The term entropy originated in statistical thermodynamics, which is a sub-domain of physics. However, for machine learning, we are more interested in the entropy as defined in information theory or Shannon entropy. This formulation of entropy is closely tied to the allied idea of information. Entropy is the average rate of information produced from a certain stochastic process (see here). As such, we first need to unpack what the term “information” means in an information theory context. If you’re feeling a bit lost at this stage, don’t worry, things will become much clearer soon.

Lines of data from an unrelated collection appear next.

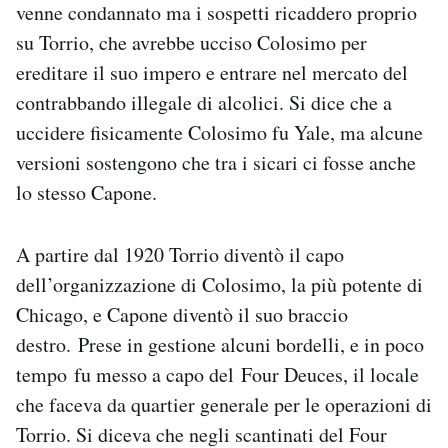
venne condannato ma i sospetti ricaddero proprio
su Torrio, che avrebbe ucciso Colosimo per
ereditare il suo impero e entrare nel mercato del
contrabbando illegale di alcolici. Si dice che a
uccidere fisicamente Colosimo fu Yale, ma alcune
versioni sostengono che tra i sicari ci fosse anche
lo stesso Capone.
A partire dal 1920 Torrio diventò il capo
dell’organizzazione di Colosimo, la più potente di
Chicago, e Capone diventò il suo braccio
destro. Prese in gestione alcuni bordelli, e in poco
tempo fu messo a capo del Four Deuces, il locale
che faceva da quartier generale per le operazioni di
Torrio. Si diceva che negli scantinati del Four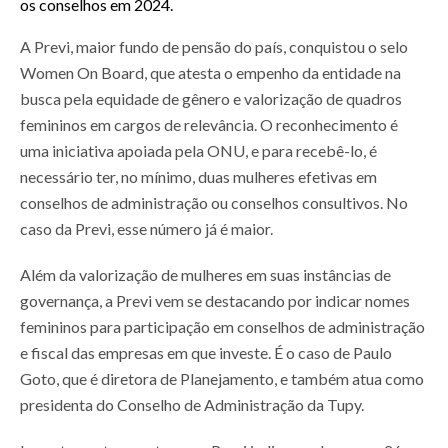
os conselhos em 2024.
A Previ, maior fundo de pensão do país, conquistou o selo
Women On Board, que atesta o empenho da entidade na
busca pela equidade de gênero e valorização de quadros
femininos em cargos de relevância. O reconhecimento é
uma iniciativa apoiada pela ONU, e para recebê-lo, é
necessário ter, no mínimo, duas mulheres efetivas em
conselhos de administração ou conselhos consultivos. No
caso da Previ, esse número já é maior.
Além da valorização de mulheres em suas instâncias de
governança, a Previ vem se destacando por indicar nomes
femininos para participação em conselhos de administração
e fiscal das empresas em que investe. É o caso de Paulo
Goto, que é diretora de Planejamento, e também atua como
presidenta do Conselho de Administração da Tupy.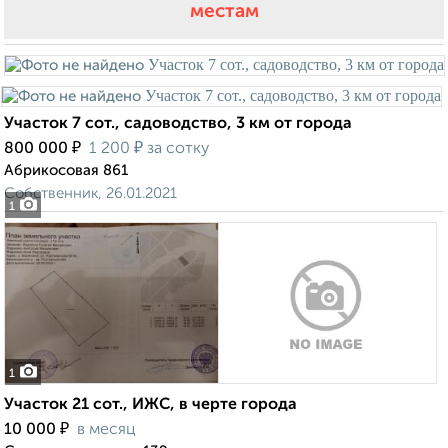
местам
Участок 7 сот., садоводство, 3 км от города
₽
₽
800 000
1 200
за сотку
Абрикосовая 861
Собственник, 26.01.2021
1
1
Участок 21 сот., ИЖС, в черте города
₽
10 000
в месяц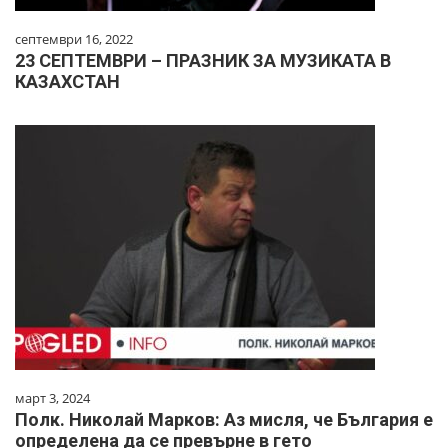
септември 16, 2022
23 СЕПТЕМВРИ – ПРАЗНИК ЗА МУЗИКАТА В
КАЗАХСТАН
март 3, 2024
Полк. Николай Марков: Аз мисля, че България е
определена да се превърне в гето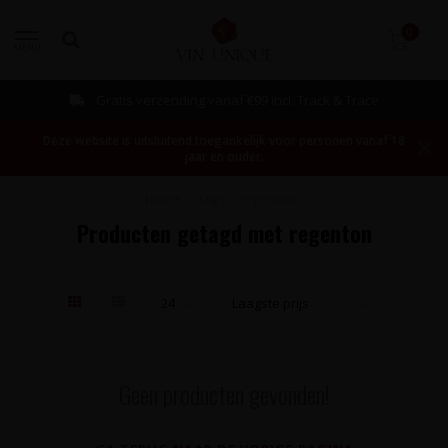
0
MENU
Gratis verzending vanaf €99 incl. Track & Trace
Deze website is uitsluitend toegankelijk voor personen vanaf 18
jaar en ouder.
Home
/
Tags
/
regenton
Producten getagd met regenton
Geen producten gevonden!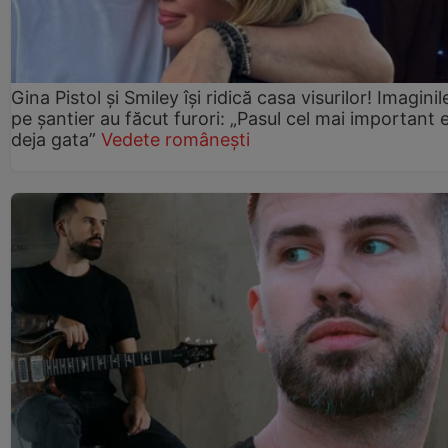
Gina Pistol și Smiley își ridică casa visurilor! Imaginil
pe șantier au făcut furori: „Pasul cel mai important 
deja gata”
Vedete românești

Eager to build deep learning systems? Get the book here

Information content

Information I in information theory is generally measured in bits, and can loosely, yet instructively, be defined as the amount of “surprise” arising from a given event. To take a simple example – imagine we have an extremely unfair coin which, when flipped, has a 99% chance of landing heads and only 1% chance of landing tails. We can represent this using set notation as {0.99, 0.01}.

If we toss the coin once, and it lands heads, we aren’t very surprised and hence the information “transmitted” by such an event is low. Alternatively, if it lands tails, we would be very surprised (given what we know about the coin) and therefore the information of such an event would be high. This can be represented mathematically by the following formula:

$$I(E) = -log[Pr(E)] = -log(P)$$

This equation gives the information entailed in a stochastic event E, which is given by the negative log of the probability of the event. This can be expressed more simply as $-log(P)$. One thing to note – if we are dealing with information expressed in bits (i.e. each bit is either 0 or 1) the logarithm has a base of 2 – so $I(E) = -log_{2}(P)$. An alternative unit often used in machine learning is nats, and applies where the natural logarithm is used.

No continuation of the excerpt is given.